Shinkai Makoto's previous works often have supernatural elements, and the themes often revolve around parallel time and space, time travel, and so on. But the fantasy plot is always confined to people. But a brand-new character is introduced into Suzume as the western keystone, the cat "Daijin."

There is an obscure reference to the origin of Daijin in the plot. After being cursed by Daijin, Sōta also becomes the keystone who suppresses the worm, implying that they may have evolved from humans. By voluntary sacrifice, they transform their souls into patron saints and their external image into yokai. And even objects become soulful living beings. For example, Sōta is cursed and possessed in a chair.

Ruins: The Decadent World of Yesterday

As a symbol of the beauty lost in the past, the ruins are naturally connected to history and even become a medium connecting the real world with the past. Above the ruins is the contemporary world, and below is the decadent world of yesterday. Here, the cycle of time opens the incision with the help of this spatial field, the door of history and reality forms a gap. And in a moment of fixed memory, it presents the past to us.

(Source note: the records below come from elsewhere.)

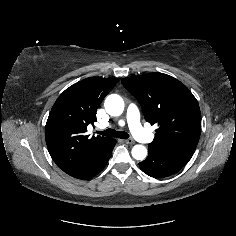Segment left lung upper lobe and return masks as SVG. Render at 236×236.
<instances>
[{
	"label": "left lung upper lobe",
	"instance_id": "obj_1",
	"mask_svg": "<svg viewBox=\"0 0 236 236\" xmlns=\"http://www.w3.org/2000/svg\"><path fill=\"white\" fill-rule=\"evenodd\" d=\"M121 83L136 97L146 121L159 126L149 148L194 153L201 133V113L184 84L163 73L127 77Z\"/></svg>",
	"mask_w": 236,
	"mask_h": 236
}]
</instances>
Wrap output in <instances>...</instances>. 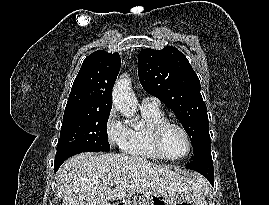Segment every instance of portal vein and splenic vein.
<instances>
[{"instance_id":"1","label":"portal vein and splenic vein","mask_w":269,"mask_h":205,"mask_svg":"<svg viewBox=\"0 0 269 205\" xmlns=\"http://www.w3.org/2000/svg\"><path fill=\"white\" fill-rule=\"evenodd\" d=\"M123 180L121 179V178H115L114 180H113V183L114 184H119V183H121Z\"/></svg>"}]
</instances>
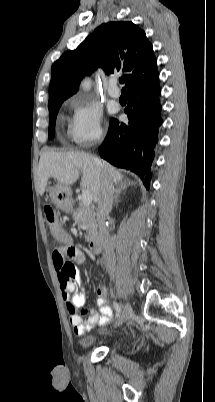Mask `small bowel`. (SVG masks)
Instances as JSON below:
<instances>
[{
  "instance_id": "1",
  "label": "small bowel",
  "mask_w": 215,
  "mask_h": 402,
  "mask_svg": "<svg viewBox=\"0 0 215 402\" xmlns=\"http://www.w3.org/2000/svg\"><path fill=\"white\" fill-rule=\"evenodd\" d=\"M52 261L57 272L61 295L66 303L69 321L75 334L82 335L97 324L106 325L112 317V309L107 304V288L104 285L98 286L96 290L99 311L90 310L86 319H83L82 314L78 311L85 303L83 281L75 268V265H81L85 261L82 250L74 246L69 239L68 244L53 251ZM68 266H70L69 270Z\"/></svg>"
}]
</instances>
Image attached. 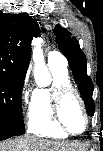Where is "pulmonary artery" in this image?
I'll return each instance as SVG.
<instances>
[{
    "label": "pulmonary artery",
    "mask_w": 103,
    "mask_h": 151,
    "mask_svg": "<svg viewBox=\"0 0 103 151\" xmlns=\"http://www.w3.org/2000/svg\"><path fill=\"white\" fill-rule=\"evenodd\" d=\"M48 64L59 66L61 68L67 69V60L66 58L57 51H51L48 55Z\"/></svg>",
    "instance_id": "pulmonary-artery-1"
}]
</instances>
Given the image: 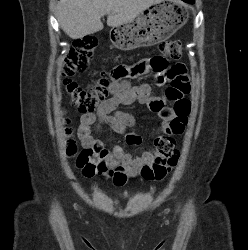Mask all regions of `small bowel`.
Segmentation results:
<instances>
[{
    "instance_id": "small-bowel-1",
    "label": "small bowel",
    "mask_w": 248,
    "mask_h": 250,
    "mask_svg": "<svg viewBox=\"0 0 248 250\" xmlns=\"http://www.w3.org/2000/svg\"><path fill=\"white\" fill-rule=\"evenodd\" d=\"M153 59H144L133 68L119 67L115 69L109 86L111 97L101 104L96 113H86L81 116L77 136L84 149H92L97 157L94 161L96 171H92L87 167H78L84 176H108L116 186H123L128 178L138 175L150 179L144 175L143 169L154 163L156 154L153 151L148 150L134 157L126 153L120 145L108 148L94 138V131L99 130L103 125H108L116 133L126 135L129 144H138L140 142V137L131 132L135 122L134 115L116 110L120 104L130 105L136 101L147 104L161 117V131L165 135L178 136L183 132L190 109L187 96L191 87L184 64H168L167 61H164L161 65L163 75H173L170 86L180 95V100L174 101L173 106H165V102L168 100L166 91L161 96L154 97L148 84L132 85L125 79L128 72L135 74L157 72ZM158 102L163 103V106L156 107L155 103Z\"/></svg>"
}]
</instances>
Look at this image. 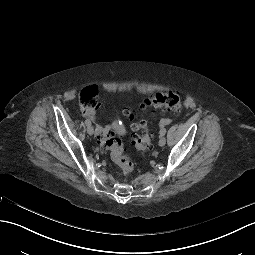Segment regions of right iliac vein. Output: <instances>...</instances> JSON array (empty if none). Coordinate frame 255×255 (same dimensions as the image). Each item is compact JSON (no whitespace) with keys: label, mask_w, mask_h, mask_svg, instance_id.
Masks as SVG:
<instances>
[{"label":"right iliac vein","mask_w":255,"mask_h":255,"mask_svg":"<svg viewBox=\"0 0 255 255\" xmlns=\"http://www.w3.org/2000/svg\"><path fill=\"white\" fill-rule=\"evenodd\" d=\"M87 132H88L89 135H93L94 134V128L91 125H89L87 127Z\"/></svg>","instance_id":"obj_1"}]
</instances>
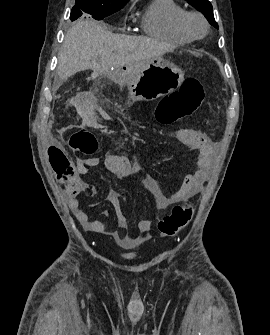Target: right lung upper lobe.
Here are the masks:
<instances>
[{"label":"right lung upper lobe","mask_w":270,"mask_h":335,"mask_svg":"<svg viewBox=\"0 0 270 335\" xmlns=\"http://www.w3.org/2000/svg\"><path fill=\"white\" fill-rule=\"evenodd\" d=\"M103 3H127L129 0H99Z\"/></svg>","instance_id":"obj_1"}]
</instances>
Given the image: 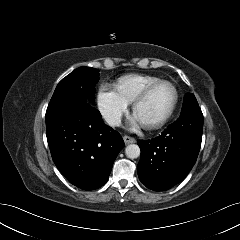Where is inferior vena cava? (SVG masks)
<instances>
[{
  "label": "inferior vena cava",
  "mask_w": 240,
  "mask_h": 240,
  "mask_svg": "<svg viewBox=\"0 0 240 240\" xmlns=\"http://www.w3.org/2000/svg\"><path fill=\"white\" fill-rule=\"evenodd\" d=\"M106 121L111 126H119L121 124V115L118 113H111L106 116Z\"/></svg>",
  "instance_id": "obj_1"
}]
</instances>
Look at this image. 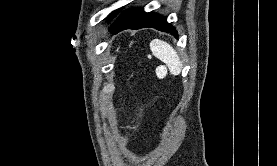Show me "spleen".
Segmentation results:
<instances>
[{"label":"spleen","instance_id":"3e777b00","mask_svg":"<svg viewBox=\"0 0 277 166\" xmlns=\"http://www.w3.org/2000/svg\"><path fill=\"white\" fill-rule=\"evenodd\" d=\"M150 49L153 55L168 67L171 74H180L182 62L177 52L170 44L159 39H154L150 43Z\"/></svg>","mask_w":277,"mask_h":166}]
</instances>
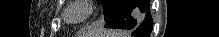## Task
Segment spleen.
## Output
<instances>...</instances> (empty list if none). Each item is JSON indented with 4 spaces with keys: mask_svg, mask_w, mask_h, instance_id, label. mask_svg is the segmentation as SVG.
<instances>
[{
    "mask_svg": "<svg viewBox=\"0 0 219 37\" xmlns=\"http://www.w3.org/2000/svg\"><path fill=\"white\" fill-rule=\"evenodd\" d=\"M107 37H128L127 33L119 31H111Z\"/></svg>",
    "mask_w": 219,
    "mask_h": 37,
    "instance_id": "1",
    "label": "spleen"
}]
</instances>
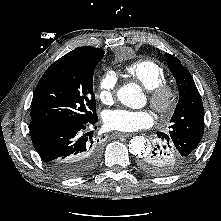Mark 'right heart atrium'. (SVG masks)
I'll list each match as a JSON object with an SVG mask.
<instances>
[{"instance_id": "d8ad5b80", "label": "right heart atrium", "mask_w": 221, "mask_h": 221, "mask_svg": "<svg viewBox=\"0 0 221 221\" xmlns=\"http://www.w3.org/2000/svg\"><path fill=\"white\" fill-rule=\"evenodd\" d=\"M116 82V76L111 71H106L99 77L96 85V97L100 102L109 104L113 100Z\"/></svg>"}]
</instances>
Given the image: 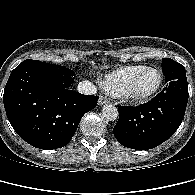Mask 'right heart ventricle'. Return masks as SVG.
Here are the masks:
<instances>
[{
  "instance_id": "e07e8e85",
  "label": "right heart ventricle",
  "mask_w": 195,
  "mask_h": 195,
  "mask_svg": "<svg viewBox=\"0 0 195 195\" xmlns=\"http://www.w3.org/2000/svg\"><path fill=\"white\" fill-rule=\"evenodd\" d=\"M143 65L120 67L105 75L102 80L103 88L114 96H119L126 88L130 79L142 68Z\"/></svg>"
}]
</instances>
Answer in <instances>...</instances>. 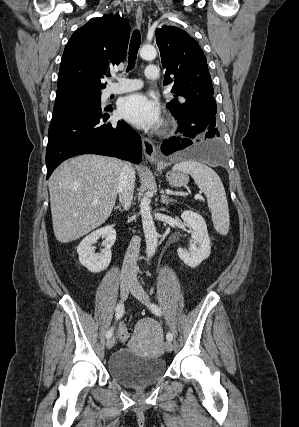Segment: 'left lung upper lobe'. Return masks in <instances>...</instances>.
<instances>
[{"instance_id":"1","label":"left lung upper lobe","mask_w":299,"mask_h":427,"mask_svg":"<svg viewBox=\"0 0 299 427\" xmlns=\"http://www.w3.org/2000/svg\"><path fill=\"white\" fill-rule=\"evenodd\" d=\"M165 69L164 85H172L171 92L176 99L167 104L174 116L179 115L181 106H208L216 122V101L206 57L199 44L184 30L163 26L155 32ZM172 76V77H170Z\"/></svg>"}]
</instances>
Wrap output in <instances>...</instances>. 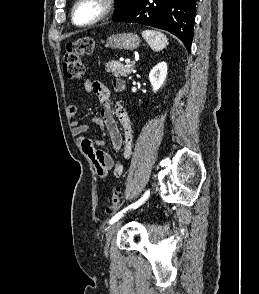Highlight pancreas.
Segmentation results:
<instances>
[{"label": "pancreas", "instance_id": "1", "mask_svg": "<svg viewBox=\"0 0 259 294\" xmlns=\"http://www.w3.org/2000/svg\"><path fill=\"white\" fill-rule=\"evenodd\" d=\"M106 71L115 77H127L134 69V63L123 65L118 61L107 62L105 65Z\"/></svg>", "mask_w": 259, "mask_h": 294}]
</instances>
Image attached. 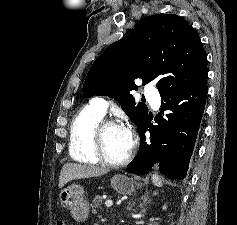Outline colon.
<instances>
[{"label": "colon", "mask_w": 237, "mask_h": 225, "mask_svg": "<svg viewBox=\"0 0 237 225\" xmlns=\"http://www.w3.org/2000/svg\"><path fill=\"white\" fill-rule=\"evenodd\" d=\"M56 225H67V221L65 219H59Z\"/></svg>", "instance_id": "obj_1"}]
</instances>
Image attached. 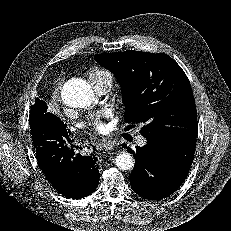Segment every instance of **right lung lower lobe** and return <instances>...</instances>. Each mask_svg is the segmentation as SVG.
<instances>
[{"mask_svg":"<svg viewBox=\"0 0 231 231\" xmlns=\"http://www.w3.org/2000/svg\"><path fill=\"white\" fill-rule=\"evenodd\" d=\"M30 125L38 165L53 187L67 198L80 199L95 191L99 170L95 153L81 155L72 150L64 123L47 113V105ZM90 149V148H89Z\"/></svg>","mask_w":231,"mask_h":231,"instance_id":"right-lung-lower-lobe-1","label":"right lung lower lobe"}]
</instances>
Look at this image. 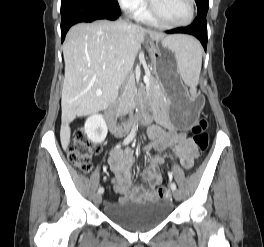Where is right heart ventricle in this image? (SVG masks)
<instances>
[{"instance_id":"right-heart-ventricle-1","label":"right heart ventricle","mask_w":264,"mask_h":247,"mask_svg":"<svg viewBox=\"0 0 264 247\" xmlns=\"http://www.w3.org/2000/svg\"><path fill=\"white\" fill-rule=\"evenodd\" d=\"M136 19L142 23L149 24V25H156V22L150 17L148 11L143 8L139 10L136 15Z\"/></svg>"}]
</instances>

The film sets plenty of scenes in ruins. Every time Sōta recites the spell, everything dust-laden begins to reappear, rewinding the image to the past and expressing the experience of people in the past very well.

Postscript

But in this film, I think that the plot of Daijin is not perfect enough. The emotional motivation of Suzume and Sōta, though handled mysteriously, is still a little empty. Although Daijin made the audience cry, its tragic ending is slightly flat and shallow. Although it's a pity, it's still a work worth watching by Shinkai Makoto!